■ What needs to be done ■
The answer should hold only the lines from the one that contains "[ 点击这里返回上一页 ] (434, 345)" through the last line of the material, repeated exactly, without pictures.

■ Input data ■
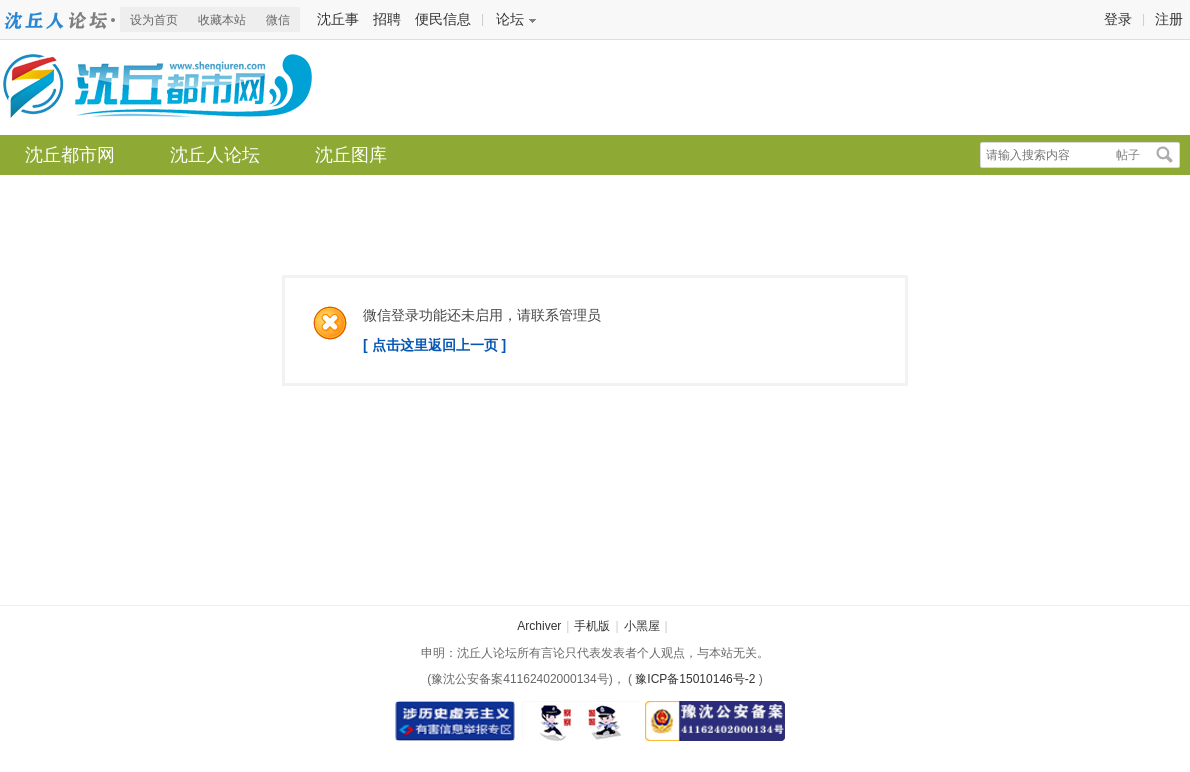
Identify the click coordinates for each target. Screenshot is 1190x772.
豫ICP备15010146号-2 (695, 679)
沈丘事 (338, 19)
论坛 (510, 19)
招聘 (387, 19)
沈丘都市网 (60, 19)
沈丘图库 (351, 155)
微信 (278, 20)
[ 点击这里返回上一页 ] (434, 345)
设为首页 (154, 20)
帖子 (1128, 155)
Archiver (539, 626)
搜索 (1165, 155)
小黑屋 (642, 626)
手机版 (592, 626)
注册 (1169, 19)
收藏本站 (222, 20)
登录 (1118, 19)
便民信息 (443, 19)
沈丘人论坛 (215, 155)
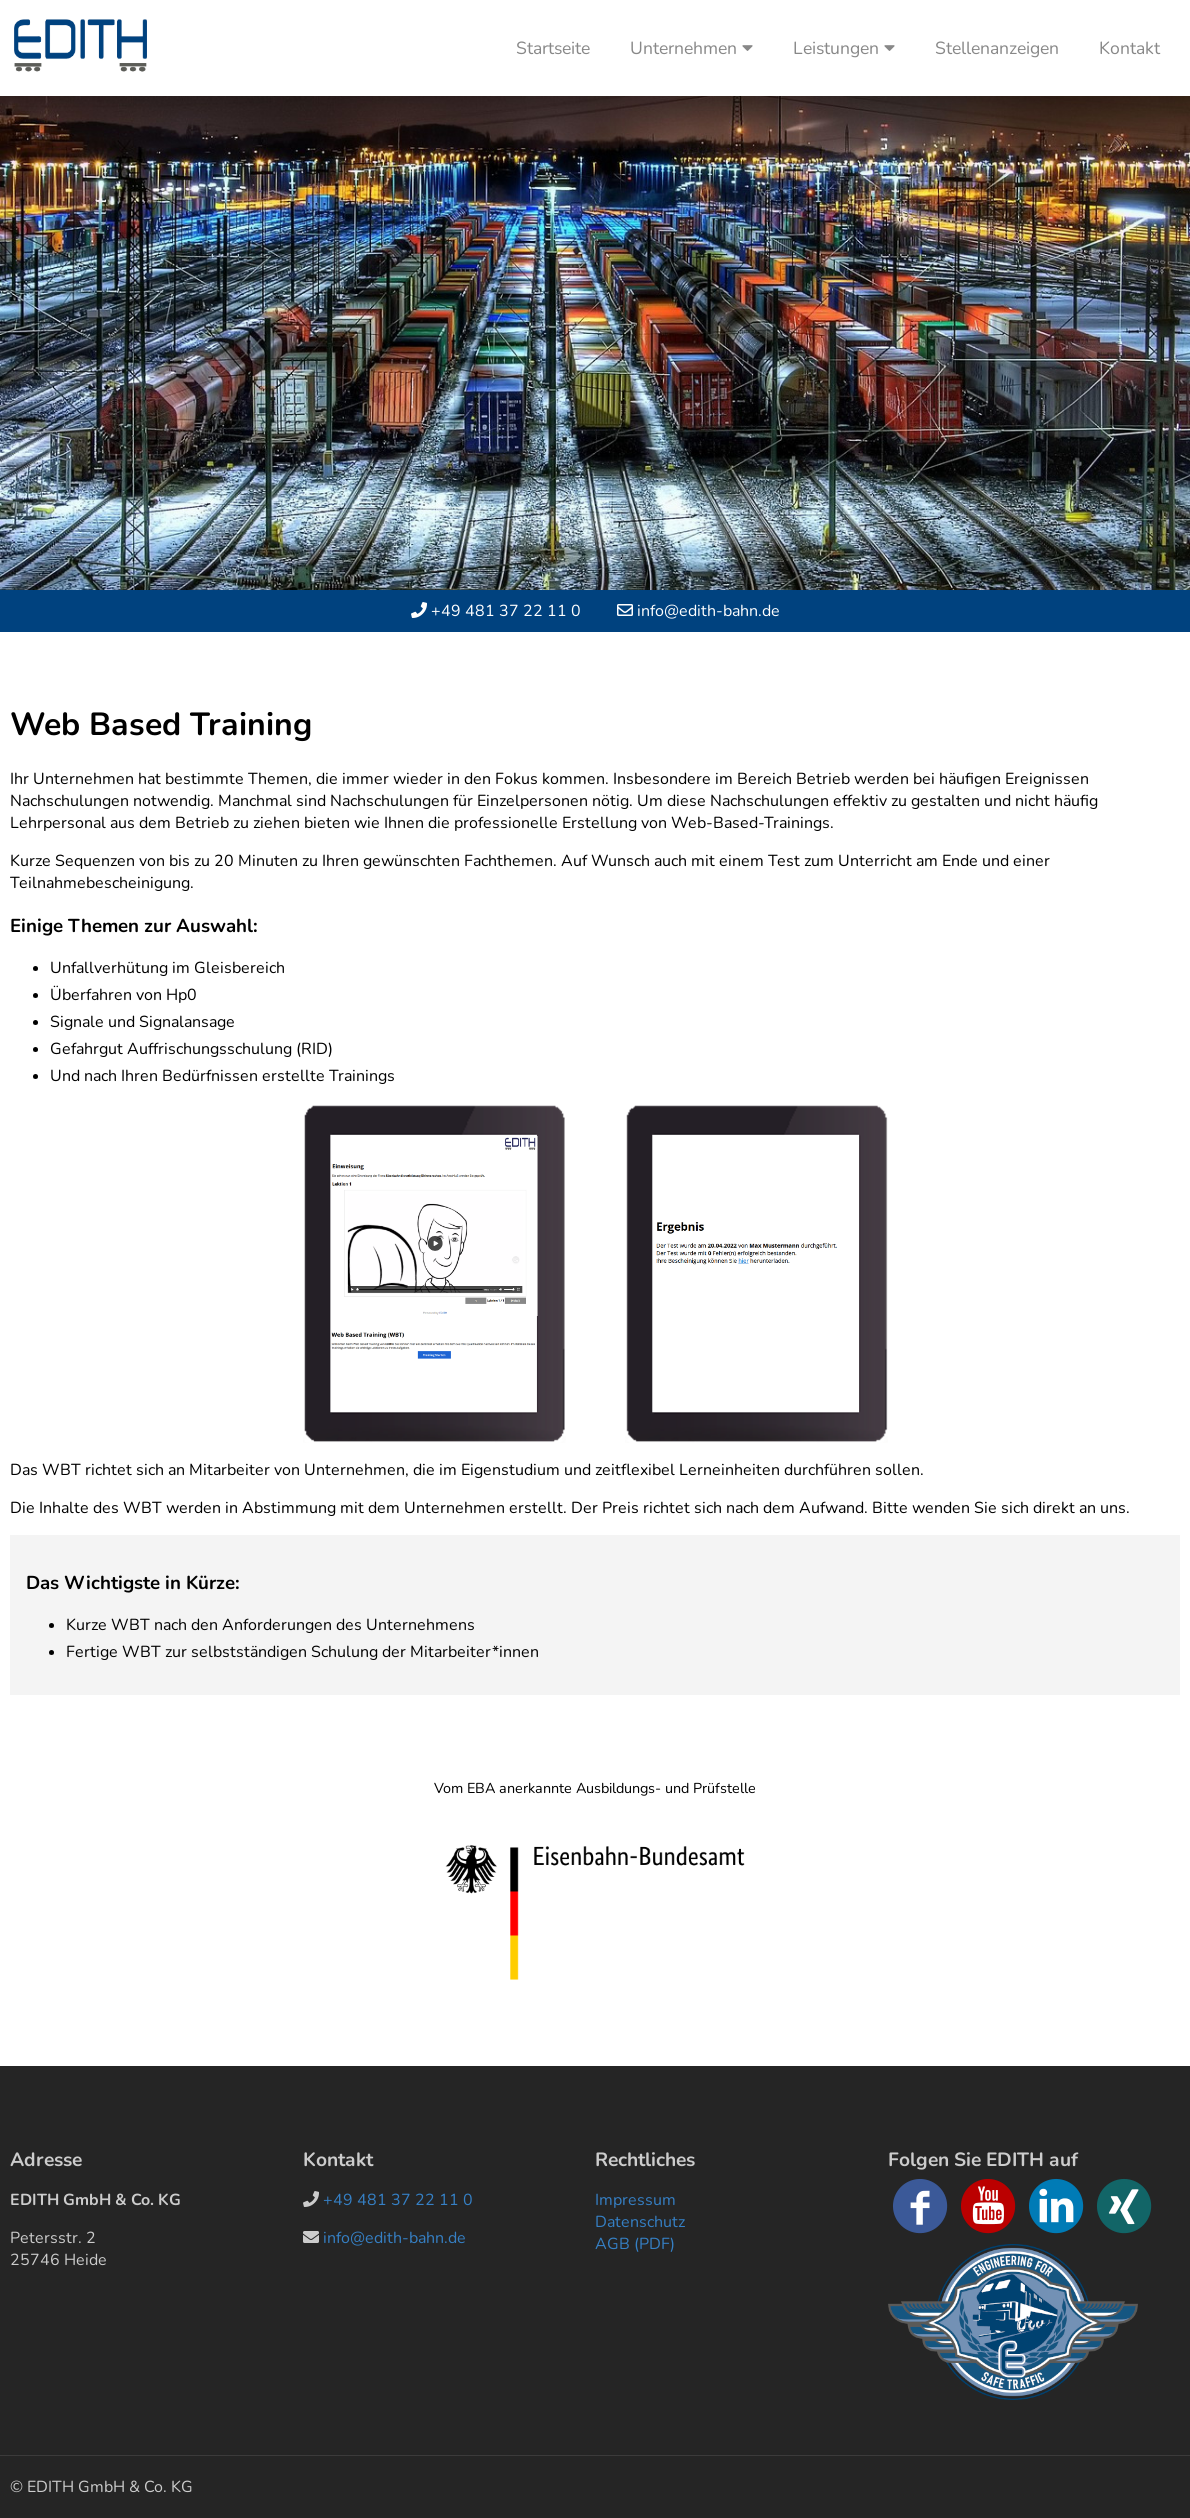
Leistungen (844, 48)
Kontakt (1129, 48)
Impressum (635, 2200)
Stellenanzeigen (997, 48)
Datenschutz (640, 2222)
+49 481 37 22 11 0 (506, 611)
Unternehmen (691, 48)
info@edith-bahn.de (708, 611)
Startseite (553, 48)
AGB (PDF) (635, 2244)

■ Expected answer ■
[ 点击这里返回上一页 ] (434, 345)
设为首页 (154, 20)
帖子 (1128, 155)
Archiver (539, 626)
搜索 (1165, 155)
小黑屋 (642, 626)
手机版 (592, 626)
注册 (1169, 19)
收藏本站 (222, 20)
登录 (1118, 19)
便民信息 (443, 19)
沈丘人论坛 (215, 155)
Leistungen (844, 48)
Kontakt (1129, 48)
Impressum (635, 2200)
Stellenanzeigen (997, 48)
Datenschutz (640, 2222)
+49 481 37 22 11 0 (506, 611)
Unternehmen (691, 48)
info@edith-bahn.de (708, 611)
Startseite (553, 48)
AGB (PDF) (635, 2244)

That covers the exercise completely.